Though established in the early 1980s, Canadian hip-hop has only recently flourished on an international level. With Toronto-based artists such as Drake, Kardinal Offishall and K’naan going mainstream, Canadian hip-hop has finally started to get its shine on. However, the only things these artists share in common are their success and origin. Despite Canadian rap being popular at the moment, there has yet to be a defining style to catapult it to the level that G-funk and gangsta rap did for the west coast or crunk music did for Atlanta. Nonetheless, a diverse mix of music like American hip-hop, Caribbean sounds and Canadian and American rock music have undeniably played a significant role in influencing rap music north of the border. Released in April 2011, “Style Points” is the debut album from Victoria, British Columbia-based emcee Chubs.
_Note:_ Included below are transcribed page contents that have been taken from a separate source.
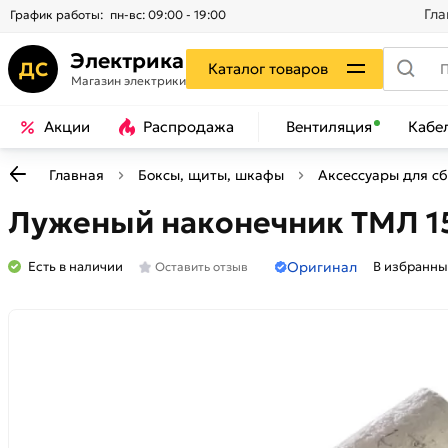
Гла
График работы:
пн-вс: 09:00 - 19:00
Электрика
ДС
Каталог товаров
Магазин электрики
Акции
Распродажа
Вентиляция
Кабе
Главная
Боксы, щиты, шкафы
Аксессуары для с
Луженый наконечник ТМЛ 15
Оригинал
Есть в наличии
В избранны
Оставить отзыв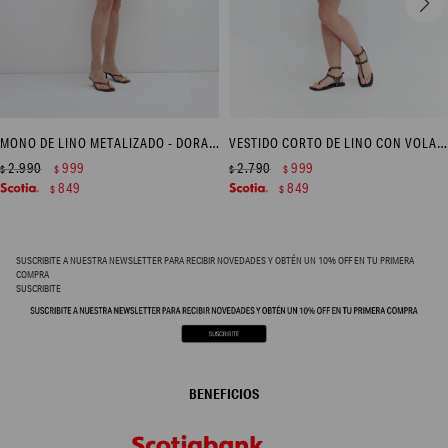
MONO DE LINO METALIZADO - DORADO
VESTIDO CORTO DE LINO CON VOLADO - BLANCO
2.990
999
2.790
999
$
$
$
$
849
849
$
$
SUSCRIBITE A NUESTRA NEWSLETTER PARA RECIBIR NOVEDADES Y OBTÉN UN 10% OFF EN TU PRIMERA
COMPRA
SUSCRIBITE
BENEFICIOS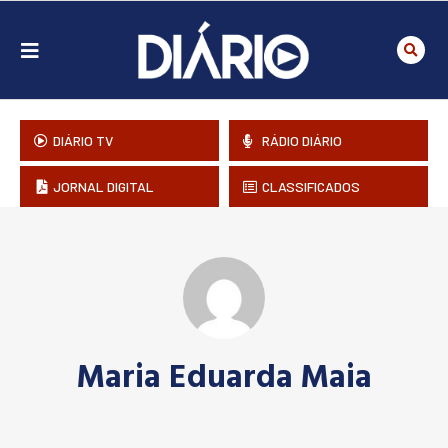
DIÁRIO TV
RÁDIO DIÁRIO
JORNAL DIGITAL
CLASSIFICADOS
Maria Eduarda Maia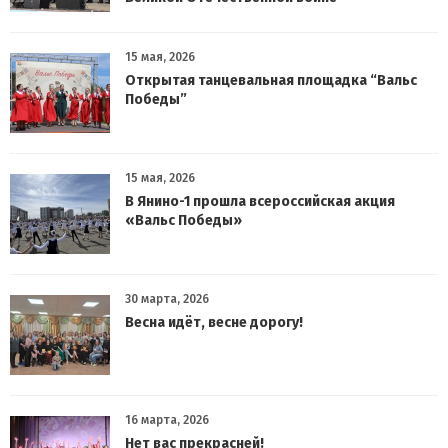
15 мая, 2026
Открытая танцевальная площадка “Вальс
Победы”
15 мая, 2026
В Янино-1 прошла всероссийская акция
«Вальс Победы»
30 марта, 2026
Весна идёт, весне дорогу!
16 марта, 2026
Нет вас прекрасней!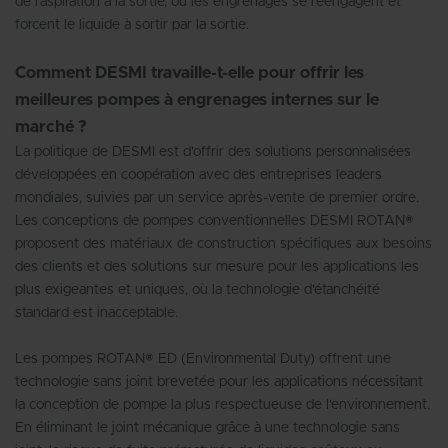
de l'aspiration à la sortie, où les engrenages se réengagent et
forcent le liquide à sortir par la sortie.
Comment DESMI travaille-t-elle pour offrir les
meilleures pompes à engrenages internes sur le
marché ?
La politique de DESMI est d'offrir des solutions personnalisées
développées en coopération avec des entreprises leaders
mondiales, suivies par un service après-vente de premier ordre.
Les conceptions de pompes conventionnelles DESMI ROTAN®
proposent des matériaux de construction spécifiques aux besoins
des clients et des solutions sur mesure pour les applications les
plus exigeantes et uniques, où la technologie d'étanchéité
standard est inacceptable.
Les pompes ROTAN® ED (Environmental Duty) offrent une
technologie sans joint brevetée pour les applications nécessitant
la conception de pompe la plus respectueuse de l'environnement.
En éliminant le joint mécanique grâce à une technologie sans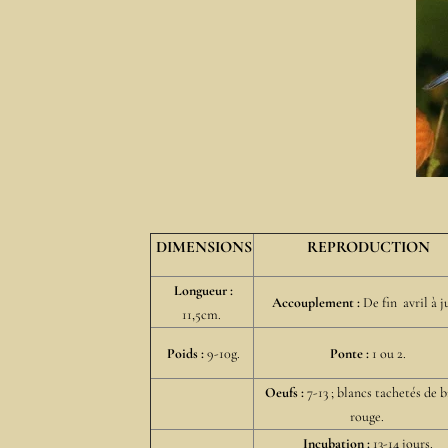
DIMENSIONS
REPRODUCTION
Longueur :
Accouplement :
De fin avril à j
11,5cm.
Poids :
9-10g.
Ponte :
1 ou 2.
Oeufs :
7-13 ; blancs tachetés de 
rouge.
Incubation :
13-14 jours.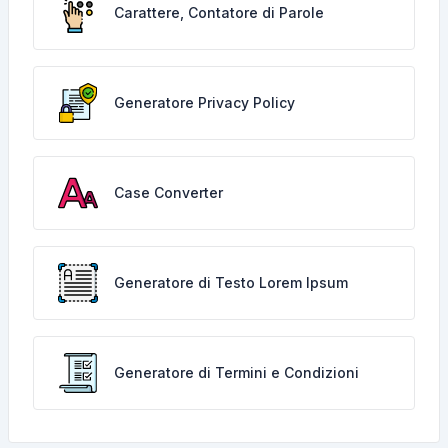
Carattere, Contatore di Parole
Generatore Privacy Policy
Case Converter
Generatore di Testo Lorem Ipsum
Generatore di Termini e Condizioni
Much like Canadian hip-hop on the radio, this nine track album features an eclectic range of subject matter and sounds as Chubs looks to establish himself as a respected hip-hop artist.
The first three tracks of “Style Points” are not indicative of Chubs’ potential; however they do reveal that the rapper is a work-in-progress. The aptly titled “The Debut” featuring DJ Anger includes record scratches, a solid organ riff and hard drums as Chubs attempts to display his lyrical dexterity and hunger on the mic. “Acapella” is quite similar to the former track in subject matter since Chubs continues to portray his rebellious and Casanova image with verbal aggression. When listening to these tunes, it is apparent that he seems to be pushing himself way too hard on flow and not hard enough on subject matter, resulting in poor breath control and a lack of maturity on the mic. Though “The Buffet Kid” shows an improvement in flow and verbal style from the emcee, the cliches continue as Chubs seems to shift his subject matter from being a tough guy, to serious emcee and ladies man all in one song. Overall these tracks fail to captivate the listener’s attention from the gate and leave one without an impression of who Chubs really is as a recording artist.
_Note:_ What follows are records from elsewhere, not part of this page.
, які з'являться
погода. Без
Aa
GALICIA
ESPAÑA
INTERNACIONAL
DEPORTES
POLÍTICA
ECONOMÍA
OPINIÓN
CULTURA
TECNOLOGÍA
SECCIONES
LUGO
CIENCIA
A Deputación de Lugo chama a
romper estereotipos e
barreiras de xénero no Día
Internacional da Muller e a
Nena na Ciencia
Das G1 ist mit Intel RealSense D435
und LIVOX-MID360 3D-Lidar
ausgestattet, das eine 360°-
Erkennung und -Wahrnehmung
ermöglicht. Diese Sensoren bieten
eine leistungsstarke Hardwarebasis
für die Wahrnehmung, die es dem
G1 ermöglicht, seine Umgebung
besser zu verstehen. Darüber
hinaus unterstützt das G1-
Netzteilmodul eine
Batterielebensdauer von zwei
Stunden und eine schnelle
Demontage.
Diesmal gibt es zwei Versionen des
Luckily for anyone listening to this record, the latter part of “Style Points” illustrates that Chubs can go head-to-head with featured artists and show traces of originality in his music. After two forgettable tracks like the Hawaiian-reggae flavored “Mr. S” and the Western-influenced “The Bandit” along with the mediocre “Places I Go” featuring Guy Woods and Lazy B, Chubs demonstrates improvement as an artist. “Real Emcees” is by far the hottest joint on the album as the menacing piano loop and lively orchestration provide the ideal backdrop for the emcees to trade verses. Chubs’ flow seems at ease as he goes on a lyrical workout, while expressing his affinity for graffiti art. “Butter” is another solid effort over an optimistic orchestral beat with a nice guitar riff, where he expresses issues he’s had to overcome as a youth and through hip-hop he has found his true calling. The record closes out with “Puppets” featuring veteran emcee Moka Only and Ras Nikhilesh. Much like “Real Emcees,” this joint features relentless piano keys and a classic boom bap sound as both rappers spit hard verses. Chubs spits a faster flow on this one, though it seems in control as he proclaims that he is out to bring truth to hip-hop and that he won’t ever compromise his music.
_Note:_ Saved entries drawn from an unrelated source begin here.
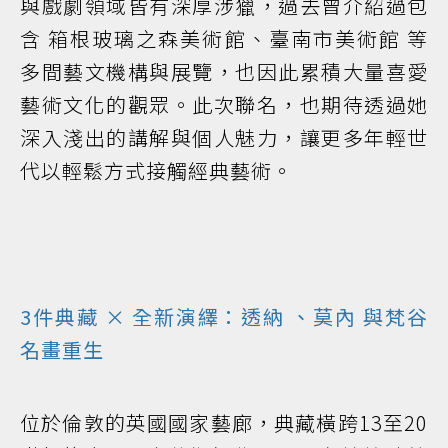
與戲劇領域皆有深厚涉獵，過去曾介紹過包
含 箱根玻璃之森美術館、臺南市美術館 等
多間藝文機構與展覽，也因此累積大量喜愛
藝術文化的觀眾。此次聯名，也期待透過她
深入淺出的講解與個人魅力，讓更多年輕世
代以輕鬆方式接觸經典藝術。
3件典藏 × 全新演繹：
透納
、
莫內
與
梵谷
名畫重生
位於倫敦的英國國家藝廊，典藏橫跨13至20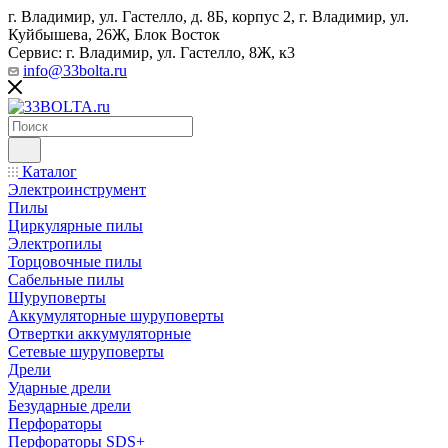
г. Владимир, ул. Гастелло, д. 8Б, корпус 2, г. Владимир, ул. ​
Куйбышева, 26Ж, Блок Восток
Сервис: г. Владимир, ул. Гастелло, 8Ж, к3
info@33bolta.ru
Каталог
Электроинструмент
Пилы
Циркулярные пилы
Электропилы
Торцовочные пилы
Сабельные пилы
Шуруповерты
Аккумуляторные шуруповерты
Отвертки аккумуляторные
Сетевые шуруповерты
Дрели
Ударные дрели
Безударные дрели
Перфораторы
Перфораторы SDS+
Much like Canadian hip-hop as a whole, it is evident that Chubs is still in search of his overall sound and approach as an emcee. Nonetheless, at times his skill level and talent does shine through. Considering that he is just a teenager, he still has time to fine-tune his skill level and deliver a follow-up album that defines him as an artist. If he can continue to learn from the more experienced guest artists that he has already collaborated with and work with other producers, he could accelerate his learning curve and eventually create a body of work that is original and inspiring.